→ **What you need to do**
When you retype the entries, keep each one exact and leave out the pictures.

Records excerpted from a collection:
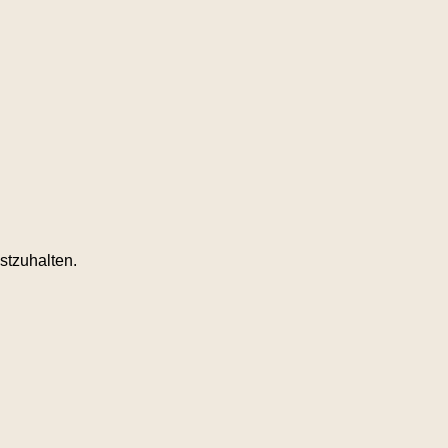
stzuhalten.
.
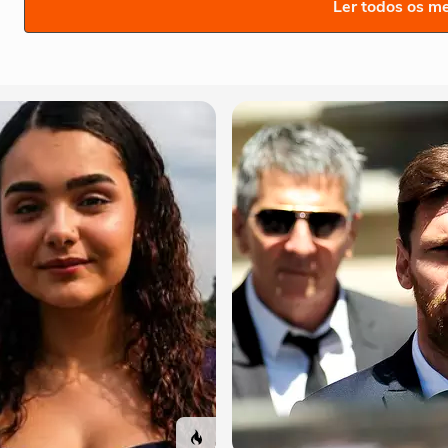
Ler todos os m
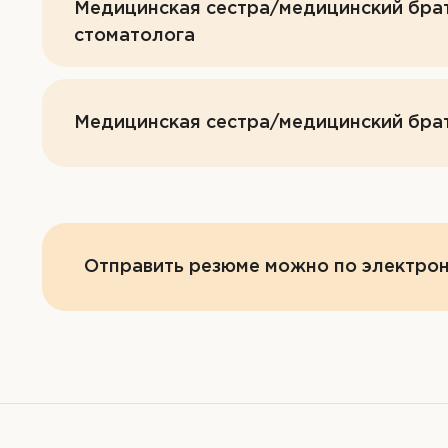
Медицинская сестра/медицинский брат 
стоматолога
Медицинская сестра/медицинский бра
Отправить резюме можно по электрон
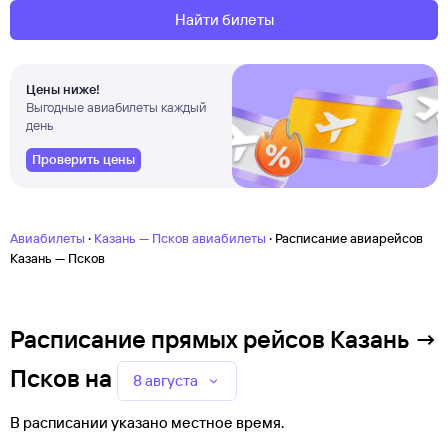
Найти билеты
Цены ниже!
Выгодные авиабилеты каждый
день
Проверить цены
·
·
Авиабилеты
Казань — Псков авиабилеты
Расписание авиарейсов
Казань — Псков
Расписание прямых рейсов Казань →
Псков
на
8 августа
В расписании указано местное время.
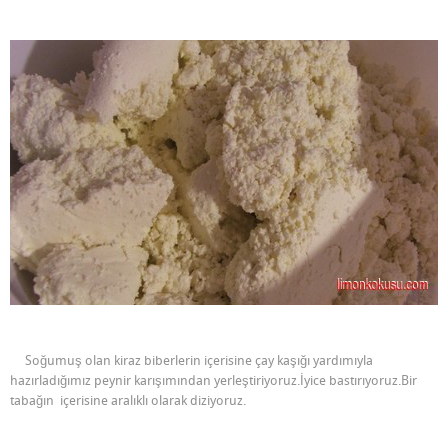
Soğumuş olan kiraz biberlerin içerisine çay kaşığı yardımıyla
hazırladığımız peynir karışımından yerleştiriyoruz.İyice bastırıyoruz.Bir
tabağın içerisine aralıklı olarak diziyoruz.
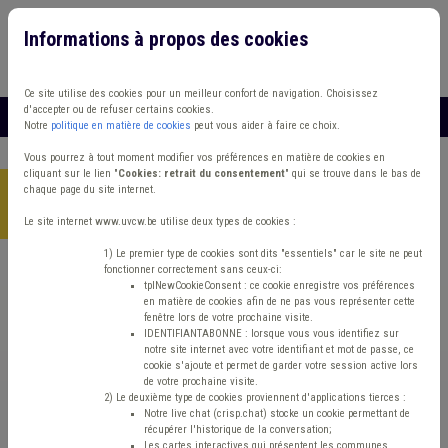
Informations à propos des cookies
Connexion
Vous travaillez dans un/une
Ce site utilise des cookies pour un meilleur confort de navigation. Choisissez
d'accepter ou de refuser certains cookies.
MENU
Notre
politique en matière de cookies
peut vous aider à faire ce choix.
Vous pourrez à tout moment modifier vos préférences en matière de cookies en
cliquant sur le lien "
Cookies: retrait du consentement
" qui se trouve dans le bas de
chaque page du site internet.
Accueil
> Absentéisme Management, stratégie Aide familiale
Compensation
Le site internet www.uvcw.be utilise deux types de cookies :
1) Le premier type de cookies sont dits "essentiels" car le site ne peut
fonctionner correctement sans ceux-ci:
Trouver un contenu
tplNewCookieConsent : ce cookie enregistre vos préférences
en matière de cookies afin de ne pas vous représenter cette
fenêtre lors de votre prochaine visite.
Absentéisme Management, stratégie
IDENTIFIANTABONNE : lorsque vous vous identifiez sur
notre site internet avec votre identifiant et mot de passe, ce
Aide familiale Compensation
cookie s'ajoute et permet de garder votre session active lors
de votre prochaine visite.
2) Le deuxième type de cookies proviennent d'applications tierces :
Notre live chat (crisp.chat) stocke un cookie permettant de
Matière(s) principale(s)
récupérer l'historique de la conversation;
Les cartes interactives qui présentent les communes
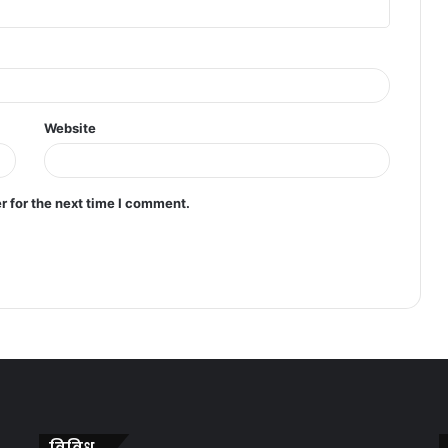
Website
r for the next time I comment.
विविध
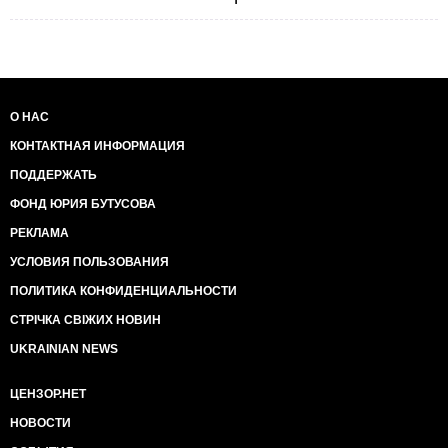
О НАС
КОНТАКТНАЯ ИНФОРМАЦИЯ
ПОДДЕРЖАТЬ
ФОНД ЮРИЯ БУТУСОВА
РЕКЛАМА
УСЛОВИЯ ПОЛЬЗОВАНИЯ
ПОЛИТИКА КОНФИДЕНЦИАЛЬНОСТИ
СТРІЧКА СВІЖИХ НОВИН
UKRAINIAN NEWS
ЦЕНЗОР.НЕТ
НОВОСТИ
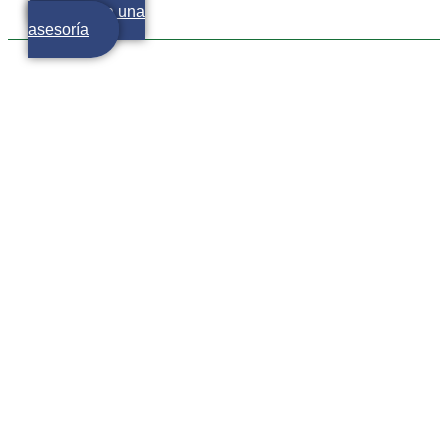
Agenda una
asesoría
Marcando el rumbo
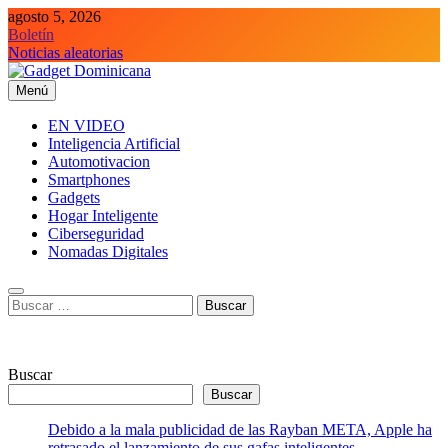
Saltar
agosto 5, 2026
al
Boletín
contenido
Noticias aleatorias
Menú
Gadget Dominicana
Gadgets y Tecnología de consumo
EN VIDEO
Inteligencia Artificial
Automotivacion
Smartphones
Gadgets
Hogar Inteligente
Ciberseguridad
Nomadas Digitales
Buscar:
Buscar
Buscar
Debido a la mala publicidad de las Rayban META, Apple ha
retrasado el lanzamiento de sus gafas inteligentes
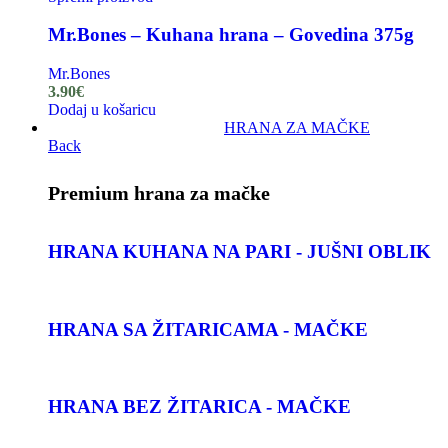
Mr.Bones – Kuhana hrana – Govedina 375g
Mr.Bones
3.90
€
Dodaj u košaricu
HRANA ZA MAČKE
Back
Premium hrana za mačke
HRANA KUHANA NA PARI - JUŠNI OBLIK
HRANA SA ŽITARICAMA - MAČKE
HRANA BEZ ŽITARICA - MAČKE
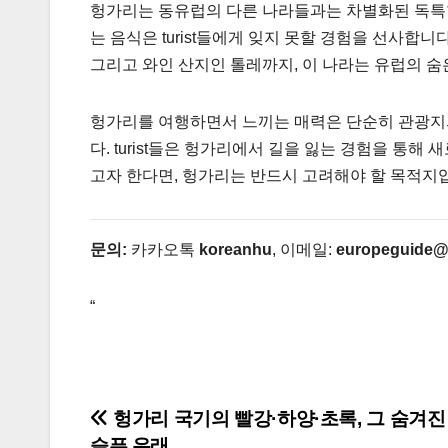
헝가리는 동유럽의 다른 나라들과는 차별화된 독특한
는 음식은 turist들에게 잊지 못할 경험을 선사합
그리고 와인 산지인 톨레까지, 이 나라는 유럽의 숨
헝가리를 여행하면서 느끼는 매력은 단순히 관광지의
다. turist들은 헝가리에서 길을 잃는 경험을 통해
고자 한다면, 헝가리는 반드시 고려해야 할 목적지
문의:
카카오톡
koreanhu
, 이메일:
europeguide@
“
글
헝가리 국기의 빨강·하양·초록, 그 숨겨진
슬픈 유래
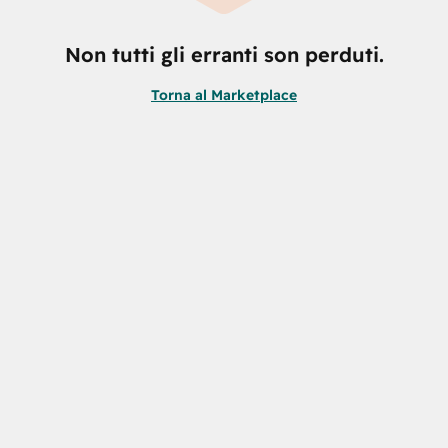
Non tutti gli erranti son perduti.
Torna al Marketplace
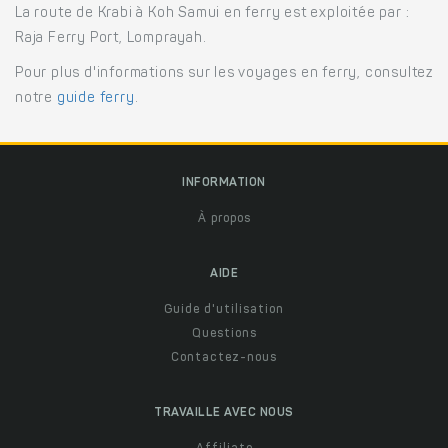
La route de Krabi à Koh Samui en ferry est exploitée par :
Raja Ferry Port, Lomprayah.
Pour plus d'informations sur les voyages en ferry, consultez
notre
guide ferry
.
INFORMATION
À propos
AIDE
Guide d'utilisation
Questions
Contactez-nous
TRAVAILLE AVEC NOUS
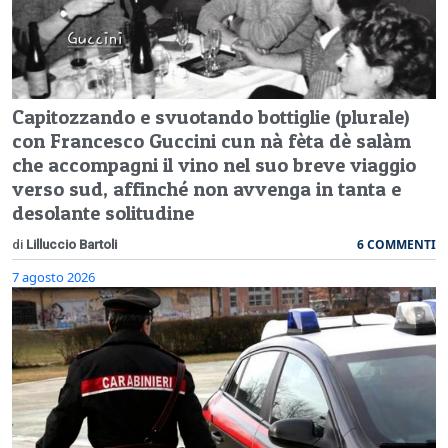
Capitozzando e svuotando bottiglie (plurale)
con Francesco Guccini cun nà fèta dè salàm
che accompagni il vino nel suo breve viaggio
verso sud, affinché non avvenga in tanta e
desolante solitudine
6 COMMENTI
di
Lilluccio Bartoli
7 agosto 2026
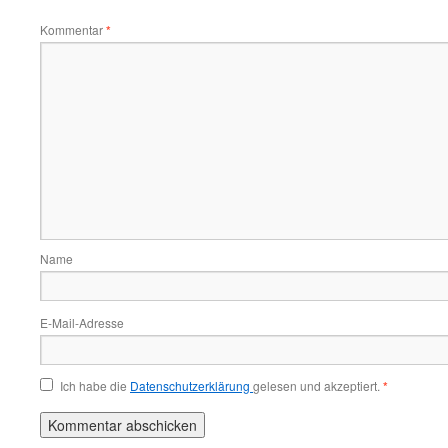
Kommentar
*
Name
E-Mail-Adresse
Ich habe die
Datenschutzerklärung
gelesen und akzeptiert.
*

→ **Response**
stzuhalten.
.
Ler todos os m
Медицинская сестра/медицинский брат 
стоматолога
Медицинская сестра/медицинский бра
Отправить резюме можно по электрон
Найти билеты
Цены ниже!
Выгодные авиабилеты каждый
день
Проверить цены
·
·
Авиабилеты
Казань — Псков авиабилеты
Расписание авиарейсов
Казань — Псков
Расписание прямых рейсов Казань →
Псков
на
8 августа
В расписании указано местное время.
Soğumuş olan kiraz biberlerin içerisine çay kaşığı yardımıyla
hazırladığımız peynir karışımından yerleştiriyoruz.İyice bastırıyoruz.Bir
tabağın içerisine aralıklı olarak diziyoruz.
Informations à propos des cookies
Connexion
Vous travaillez dans un/une
Ce site utilise des cookies pour un meilleur confort de navigation. Choisissez
d'accepter ou de refuser certains cookies.
MENU
Notre
politique en matière de cookies
peut vous aider à faire ce choix.
Vous pourrez à tout moment modifier vos préférences en matière de cookies en
cliquant sur le lien "
Cookies: retrait du consentement
" qui se trouve dans le bas de
chaque page du site internet.
Accueil
> Absentéisme Management, stratégie Aide familiale
Compensation
Le site internet www.uvcw.be utilise deux types de cookies :
1) Le premier type de cookies sont dits "essentiels" car le site ne peut
fonctionner correctement sans ceux-ci:
Trouver un contenu
tplNewCookieConsent : ce cookie enregistre vos préférences
en matière de cookies afin de ne pas vous représenter cette
fenêtre lors de votre prochaine visite.
Absentéisme Management, stratégie
IDENTIFIANTABONNE : lorsque vous vous identifiez sur
notre site internet avec votre identifiant et mot de passe, ce
Aide familiale Compensation
cookie s'ajoute et permet de garder votre session active lors
de votre prochaine visite.
2) Le deuxième type de cookies proviennent d'applications tierces :
Notre live chat (crisp.chat) stocke un cookie permettant de
Matière(s) principale(s)
récupérer l'historique de la conversation;
Les cartes interactives qui présentent les communes
Website
r for the next time I comment.
विविध
О НАС
КОНТАКТНАЯ ИНФОРМАЦИЯ
ПОДДЕРЖАТЬ
ФОНД ЮРИЯ БУТУСОВА
РЕКЛАМА
УСЛОВИЯ ПОЛЬЗОВАНИЯ
ПОЛИТИКА КОНФИДЕНЦИАЛЬНОСТИ
СТРІЧКА СВІЖИХ НОВИН
UKRAINIAN NEWS
ЦЕНЗОР.НЕТ
НОВОСТИ
Agenda una
asesoría
Marcando el rumbo
Saltar
agosto 5, 2026
al
Boletín
contenido
Noticias aleatorias
Menú
Gadget Dominicana
Gadgets y Tecnología de consumo
EN VIDEO
Inteligencia Artificial
Automotivacion
Smartphones
Gadgets
Hogar Inteligente
Ciberseguridad
Nomadas Digitales
Buscar:
Buscar
Buscar
Debido a la mala publicidad de las Rayban META, Apple ha
retrasado el lanzamiento de sus gafas inteligentes
Mr.Bones – Kuhana hrana – Govedina 375g
Mr.Bones
3.90
€
Dodaj u košaricu
HRANA ZA MAČKE
Back
Premium hrana za mačke
HRANA KUHANA NA PARI - JUŠNI OBLIK
HRANA SA ŽITARICAMA - MAČKE
HRANA BEZ ŽITARICA - MAČKE
헝가리는 동유럽의 다른 나라들과는 차별화된 독특한
는 음식은 turist들에게 잊지 못할 경험을 선사합
그리고 와인 산지인 톨레까지, 이 나라는 유럽의 숨
헝가리를 여행하면서 느끼는 매력은 단순히 관광지의
다. turist들은 헝가리에서 길을 잃는 경험을 통해
고자 한다면, 헝가리는 반드시 고려해야 할 목적지
문의:
카카오톡
koreanhu
, 이메일:
europeguide@
“
글
헝가리 국기의 빨강·하양·초록, 그 숨겨진
슬픈 유래
Non tutti gli erranti son perduti.
Torna al Marketplace
La route de Krabi à Koh Samui en ferry est exploitée par :
Raja Ferry Port, Lomprayah.
Pour plus d'informations sur les voyages en ferry, consultez
notre
guide ferry
.
INFORMATION
À propos
AIDE
Guide d'utilisation
Questions
Contactez-nous
TRAVAILLE AVEC NOUS
Capitozzando e svuotando bottiglie (plurale)
con Francesco Guccini cun nà fèta dè salàm
che accompagni il vino nel suo breve viaggio
verso sud, affinché non avvenga in tanta e
desolante solitudine
6 COMMENTI
di
Lilluccio Bartoli
7 agosto 2026
Kommentar
*
Name
E-Mail-Adresse
Ich habe die
Datenschutzerklärung
gelesen und akzeptiert.
*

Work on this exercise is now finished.